It was inevitable, I suppose: seeing the success of the Cal football team as a threat to an idealized view of life in Berkeley that exists only in their own minds, the city and some residents have chosen to take up the battle against the University's efforts to refurbish Memorial Stadium and expand the athletic facilities in that vicinity.
I don't know who authored this because the link to the full article was broken, but here's one example of the mindset, courtesy of the Berkeley Daily Planet:
"Up until this point I've tried to be polite, but now it's time to come out of the closet. I am one of the quite sizeable majority of graduates of elite universities who actively dislike all forms of professional football, including the so-called amateur teams fielded mostly by second-rate "athletic powerhouses." People like me tend to regard the whole megilla as breeding ground for the Michael Vicks of the future. We are not thrilled that our alma mater has jumped on this bandwagon with big bucks."
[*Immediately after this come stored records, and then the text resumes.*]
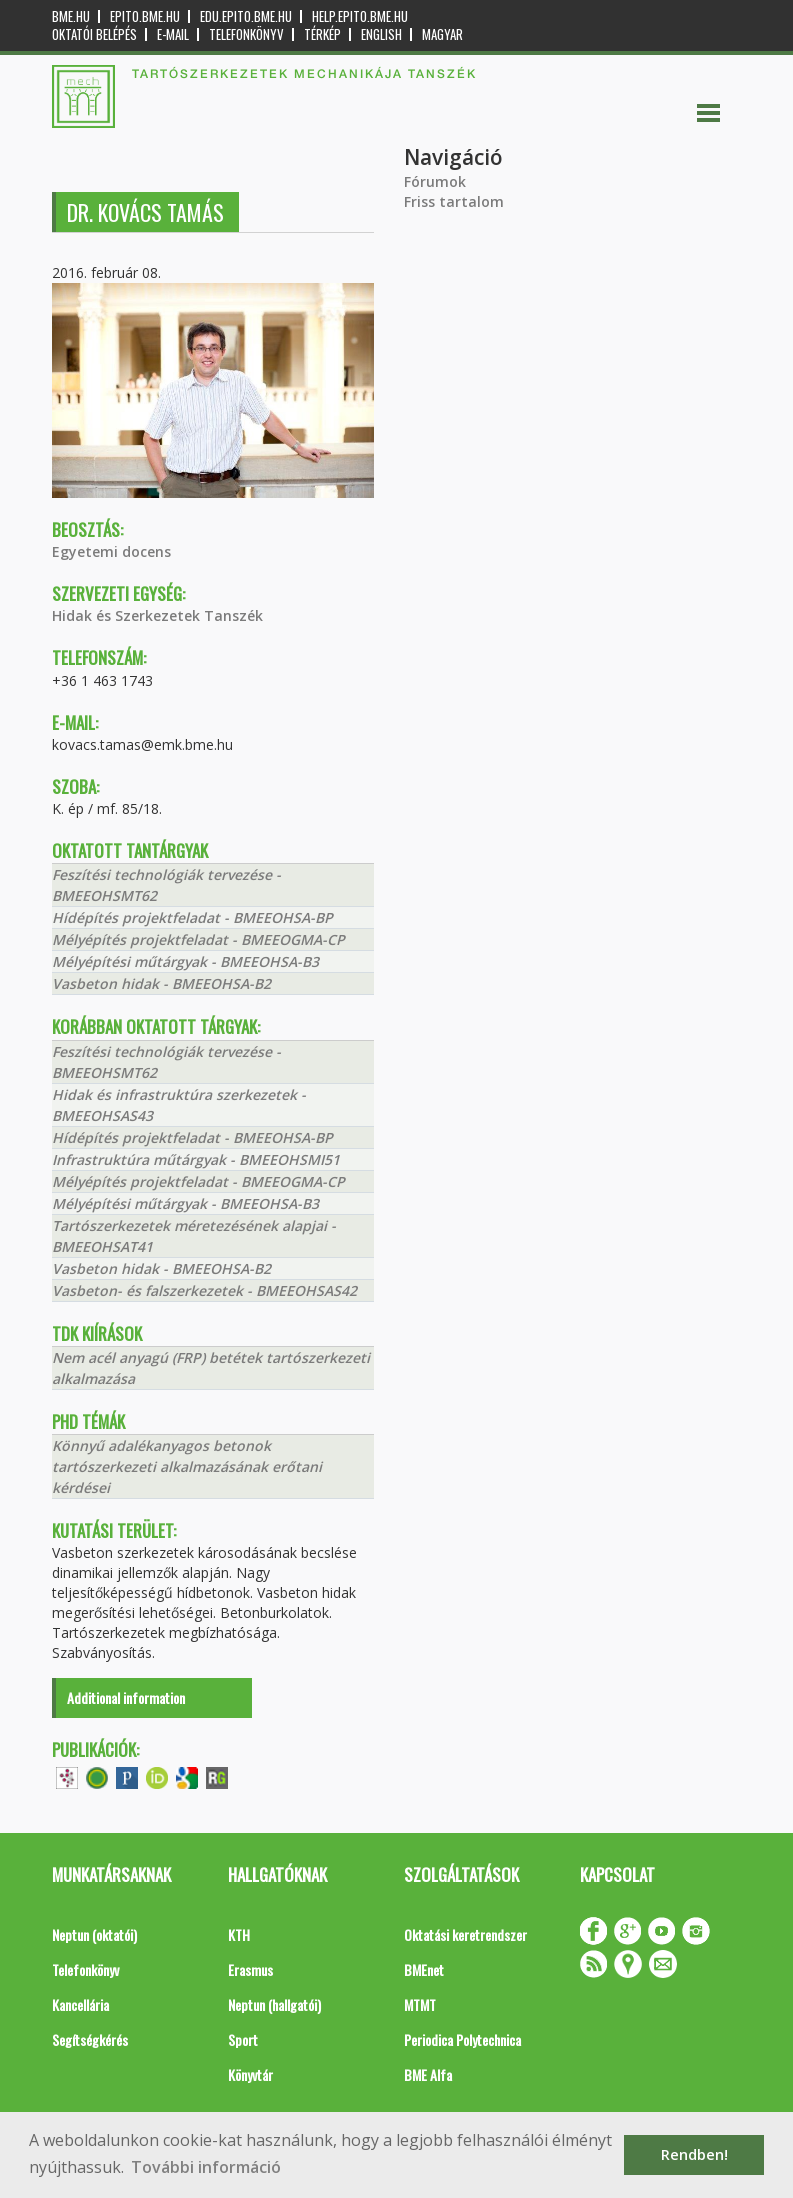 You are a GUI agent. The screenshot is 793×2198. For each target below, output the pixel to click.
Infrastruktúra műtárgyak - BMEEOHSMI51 (196, 1159)
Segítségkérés (90, 2039)
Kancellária (80, 2004)
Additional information (126, 1697)
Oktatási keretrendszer (465, 1934)
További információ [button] (206, 2167)
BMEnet (424, 1969)
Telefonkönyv (246, 34)
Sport (243, 2039)
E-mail (173, 34)
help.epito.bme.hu (360, 16)
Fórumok (435, 181)
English (381, 34)
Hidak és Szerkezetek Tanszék (157, 615)
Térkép (322, 34)
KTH (239, 1934)
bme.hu (71, 16)
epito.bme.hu (145, 16)
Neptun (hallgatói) (274, 2004)
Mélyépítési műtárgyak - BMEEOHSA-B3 (185, 961)
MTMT (420, 2004)
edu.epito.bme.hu (246, 16)
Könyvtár (250, 2074)
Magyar (442, 34)
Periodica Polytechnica (462, 2039)
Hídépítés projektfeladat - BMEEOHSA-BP (192, 917)
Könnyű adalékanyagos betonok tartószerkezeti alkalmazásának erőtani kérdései (187, 1466)
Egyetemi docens (111, 551)
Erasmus (250, 1969)
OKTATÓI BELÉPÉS (94, 34)
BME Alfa (428, 2074)
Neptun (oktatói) (94, 1934)
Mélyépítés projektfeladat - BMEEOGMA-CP (198, 939)
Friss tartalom (454, 201)
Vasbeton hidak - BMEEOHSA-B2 (161, 983)
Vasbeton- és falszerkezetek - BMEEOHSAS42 (204, 1290)
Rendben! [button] (694, 2154) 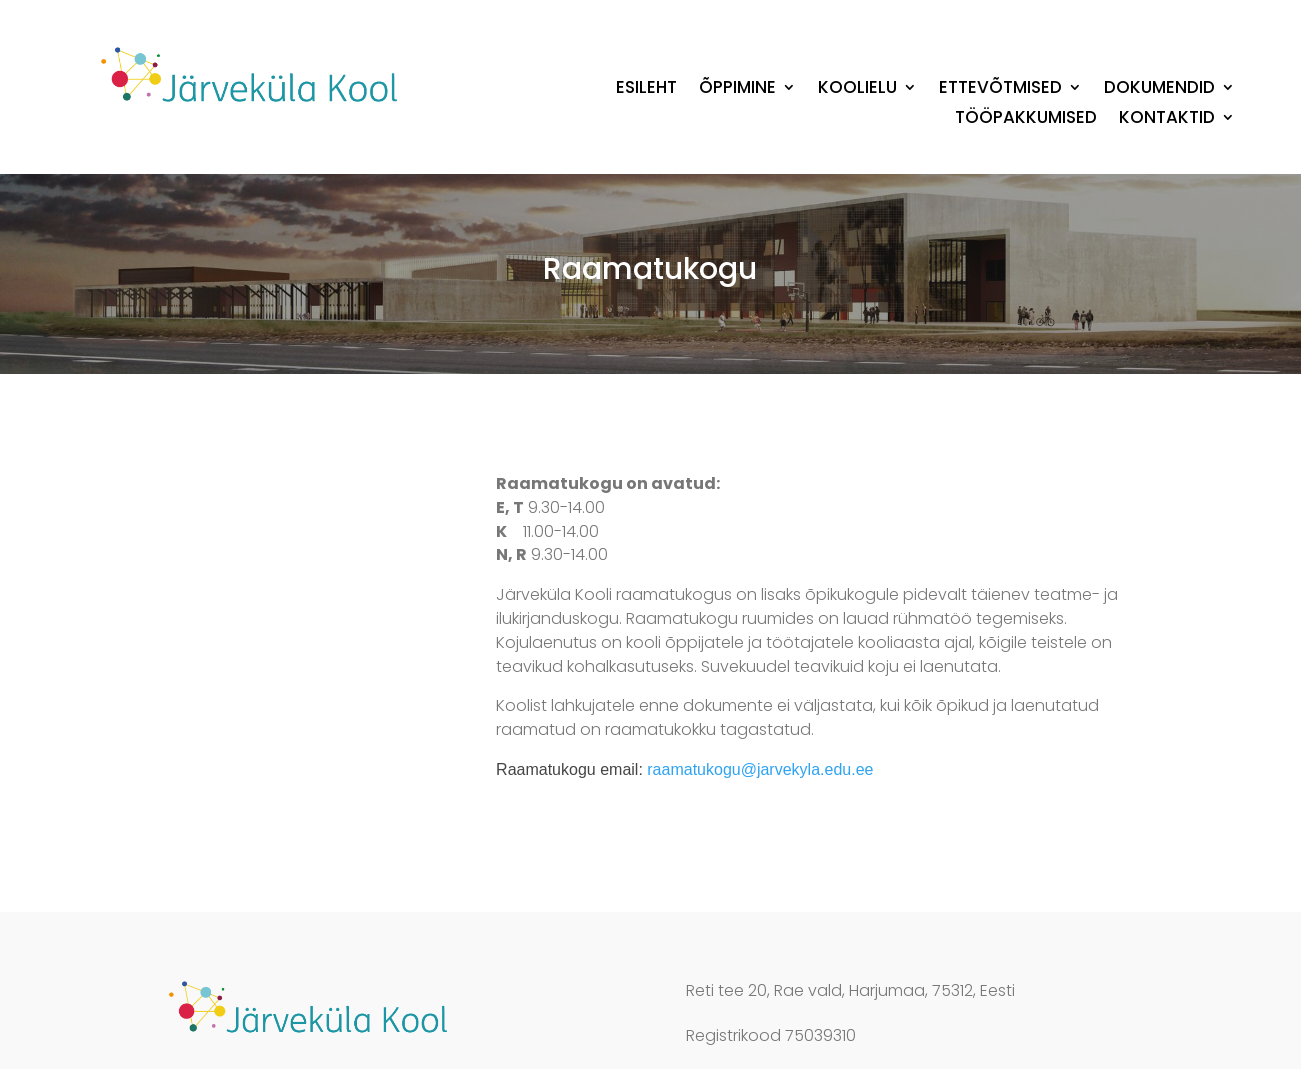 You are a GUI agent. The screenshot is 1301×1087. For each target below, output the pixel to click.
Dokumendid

This is completely delusional, of course. It clings to an image of the University that hasn't existed for years; certainly not when I attended Cal in the early 1980s. In fact, it trivializes the real and important work that was done by the real political heroes on the campus in the 1960s; it makes a mockery of the legacy of folks like Mario Savio. It's sloppy thinking, and it's completely and utterly elitist.
The ironic thing? The system that is being attacked so gleefully today didn't attract a peep from these people until the team started winning. And now, people are actually looking at Cal in a different light. That's very threatening for the reactionaries who would call themselves leftists.